Oltre allo scopo difensivo dai demoni, questi oggetti venivano impiegati in modo pratico per fissare i tendaggi al terreno; è per questo che la daga rituale assomiglia molto ad un picchetto da tenda. Tutte queste caratteristiche del Phurpa non hanno alcuna correlazione con in Buddismo.

Per quanto riguarda invece la storia tramandata nei testi scritti dei monaci Buddisti, il Phurpa nasce con la leggenda, che risalirebbe al 8° secolo d.C., nella quale si narra che i Tibetani, popolazione di nomadi allevatori di bestiame e temuti ladri, un giorno si resero conto di essere divenuti malvagi barbari e decisero di intraprendere un percorso volto a migliorare la loro vita, prendendo esempio dai loro vicini, Indiani e Cinesi; così il loro re tibetano invitò dei saggi indiani nel suo villaggio per trasmettere alla sua gente gli insegnamenti del Gautama Buddha.
Uno di questi saggi indiani, noto come Padmasambhava (o Guru Rinpoche), è visto oggi come il fondatore del buddismo Tibetano. Negli scritti viene narrato che Padmasambhava abbia scoperto il culto della daga lungo il suo cammino verso il Tibet.

Dagli stessi scritti emergerebbe anche che il Guru abbia perfezionato il culto della daga, dimostrando quindi il fatto che il Phurpa risalga a prima dell’avvento del buddismo in Tibet.
Quello che non è chiaro è quale sia stato effettivamente il contributo del Guru indiano al culto della daga.

È difficile classificare i Phurpa in modo preciso, anche dal punto di vista iconografico, ogni daga ha la sua caratteristica peculiare; questo poiché spesso le tradizioni sono state tramandate oralmente. Si può tuttavia indicare alcune generalità dello strumento.
Sulla tripla lama si avvolgono generalmente dei serpenti, e si sviluppa dalla testa del Makara, parola in Sanscrito riconducibile ad un mostro sacro simile ad un coccodrillo.

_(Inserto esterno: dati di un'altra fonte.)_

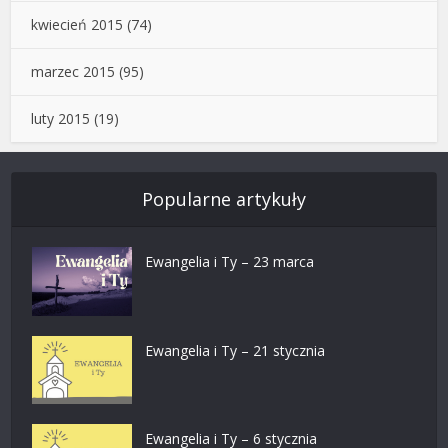
kwiecień 2015
(74)
marzec 2015
(95)
luty 2015
(19)
Popularne artykuły
Ewangelia i Ty – 23 marca
Ewangelia i Ty – 21 stycznia
Ewangelia i Ty – 6 stycznia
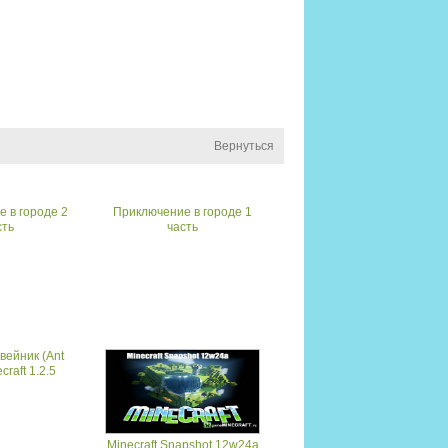
Вернуться
 в городе 2
Приключение в городе 1
сть
часть
вейник (Ant
craft 1.2.5
Minecraft Snapshot 12w24a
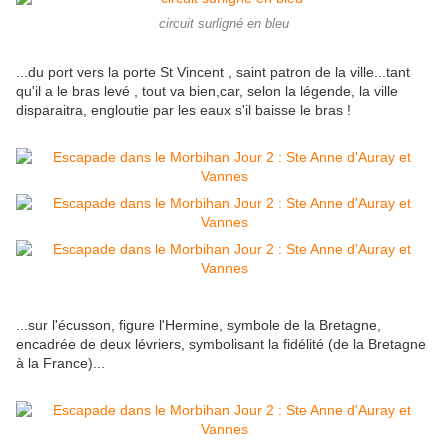
circuit surligné en bleu
...du port vers la porte St Vincent , saint patron de la ville...tant
qu'il a le bras levé , tout va bien,car, selon la légende, la ville
disparaitra, engloutie par les eaux s'il baisse le bras !
...sur l'écusson, figure l'Hermine, symbole de la Bretagne,
encadrée de deux lévriers, symbolisant la fidélité (de la Bretagne
à la France)...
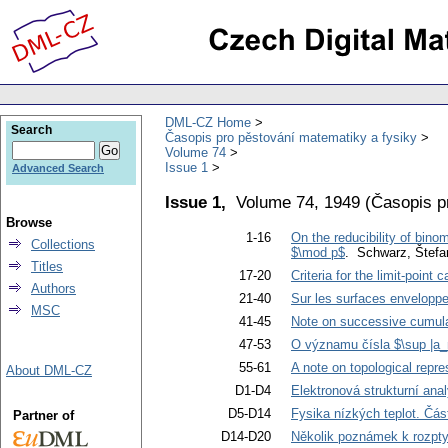
DML-CZ Home
Search
Časopis pro pěstování matematiky a fysiky
Volume 74
Issue 1
Advanced Search
Issue 1,
Volume 74, 1949
(
Časopis p
Browse
1-16
On the reducibility of bino
Collections
$\mod p$
. Schwarz, Štefa
Titles
17-20
Criteria for the limit-point 
Authors
21-40
Sur les surfaces envelopp
MSC
41-45
Note on successive cumula
47-53
O významu čísla $\sup |a_n
55-61
A note on topological repres
About DML-CZ
D1-D4
Elektronová strukturní ana
D5-D14
Fysika nízkých teplot. Čás
Partner of
D14-D20
Několik poznámek k rozpty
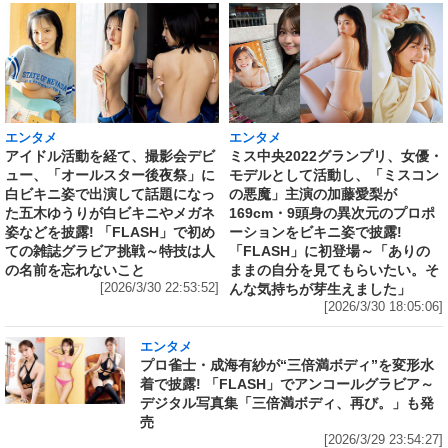
エンタメ
エンタメ
アイドル活動を経て、撮影会デビ
ミス中央2022グランプリ、女優・
ュー、「オールスター後夜祭」に
モデルとして活動し、「ミスコン
白ビキニ姿で出演して話題になっ
の悪魔」主演の加藤愛梨が
た五木ゆうりが白ビキニやメガネ
169cm・9頭身の異次元のプロポ
姿などを披露! 「FLASH」で初め
ーションをビキニ姿で披露!
ての雑誌グラビア挑戦～特技は人
「FLASH」に初登場～「ありの
の名前を忘れないこと
ままの自分を見てもらいたい。そ
[2026/3/30 22:53:52]
んな気持ちが芽生えました」
[2026/3/30 18:05:06]
エンタメ
プロ雀士・成海有紗が“三倍満ボディ”を変形水
着で披露! 「FLASH」でアンコールグラビア～
デジタル写真集「三倍満ボディ、再び。」も発
売
[2026/3/29 23:54:27]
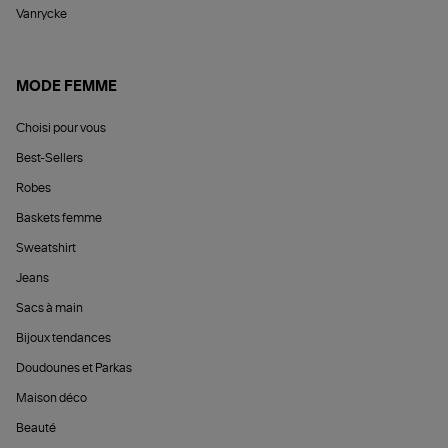
Vanrycke
MODE FEMME
Choisi pour vous
Best-Sellers
Robes
Baskets femme
Sweatshirt
Jeans
Sacs à main
Bijoux tendances
Doudounes et Parkas
Maison déco
Beauté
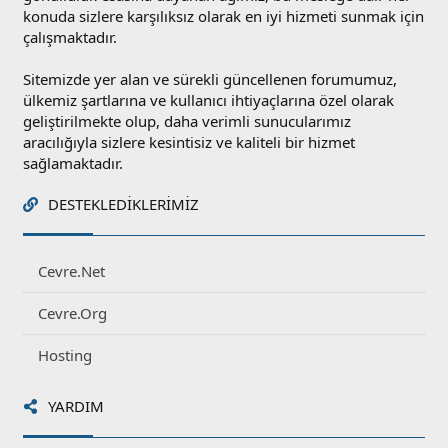
konuda sizlere karşılıksız olarak en iyi hizmeti sunmak için
çalışmaktadır.
Sitemizde yer alan ve sürekli güncellenen forumumuz,
ülkemiz şartlarına ve kullanıcı ihtiyaçlarına özel olarak
geliştirilmekte olup, daha verimli sunucularımız
aracılığıyla sizlere kesintisiz ve kaliteli bir hizmet
sağlamaktadır.
DESTEKLEDIKLERIMIZ
Cevre.Net
Cevre.Org
Hosting
YARDIM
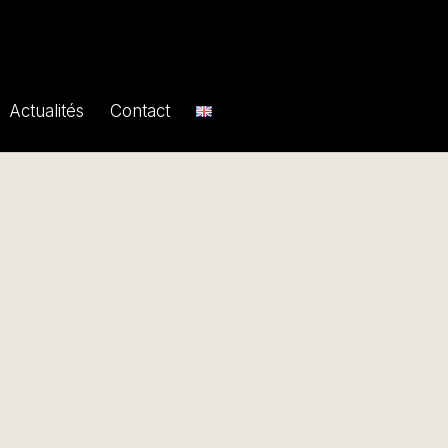
Actualités
Contact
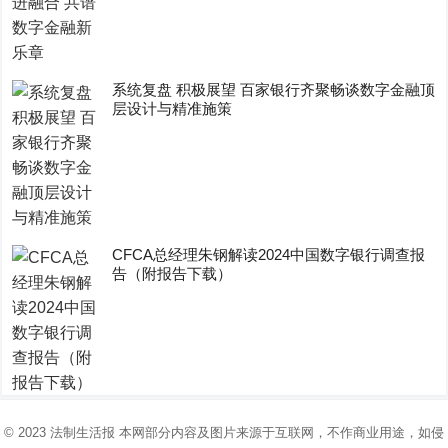
系统复盘 积极展望 百家银行齐聚畅谈数字金融顶
层设计与精准施策
CFCA总经理朱钢解读2024中国数字银行调查报
告（附报告下载）
© 2023
法制生活报
本网部分内容及图片来源于互联网，不作商业用途，如侵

Sopra alla testa del Makara si trova generalmente “il nodo eterno”, simbolo di fortuna. L’impugnatura è costituita da un certo numero di nodi sui quali compaiono fiori di loto stilizzati. Dopo l’ultimo nodo eterno si trova la testa a tre volti che spesso, ma non sempre, hanno i denti scoperti con un’espressione d’ira. Sulla testa è talvolta presente una testa di cavallo, che rappresenta un Tamdin, oppure altri simboli buddisti.

La tripla lama del Phurpa simboleggia il superamento o il taglio delle tre radici velenose dell’ignoranza, del desiderio e dell’odio, e rappresenta anche il controllo dei tre tempi: passato, presente e futuro.
La forma triangolare rappresenta l'elemento del fuoco e simboleggia l’ira. Le teste del Makara nella parte superiore dell’impugnatura rappresentano la sua ferocia.


Quando si utilizza il Phurpa, il praticante prima medita, poi recita la sadhana del Phur-pa, e quindi invita la divinità di entrare nel Phurpa. Durante questo rituale, il praticante visualizza la paura e la conquista degli spiriti maligni che vengono imprigionati sotto la punta del Phurpa.
Oppure a volte il praticante effettua il rituale gettando il Phurpa per infilzare e sottomettere gli spiriti. Il successo dipenderà dalla spiritualità del praticante, la concentrazione, la motivazione e le sue connessioni karmiche con la divinità del phurpa e gli spiriti maligni.
Uno spirito (più comunemente chiamato fantasma in occidente) è un essere non fisico che indugia nella confusione tra i diverse regni. Se infilzato con il Phurpa, lo spirito veniva portato fuori da questo stato di confusione e aveva la possibilità di rinascere (probabilmente in una specie inferiore del regno umano).

Questo oggetto rituale è di solito fatto di vari materiali, come argilla, legno, avorio, metalli quali argento, ferro, rame e bronzo, ossa umane o di scimmia oppure una combinazione di questi, ed è considerato un elemento potente per scacciare gli spiriti maligni.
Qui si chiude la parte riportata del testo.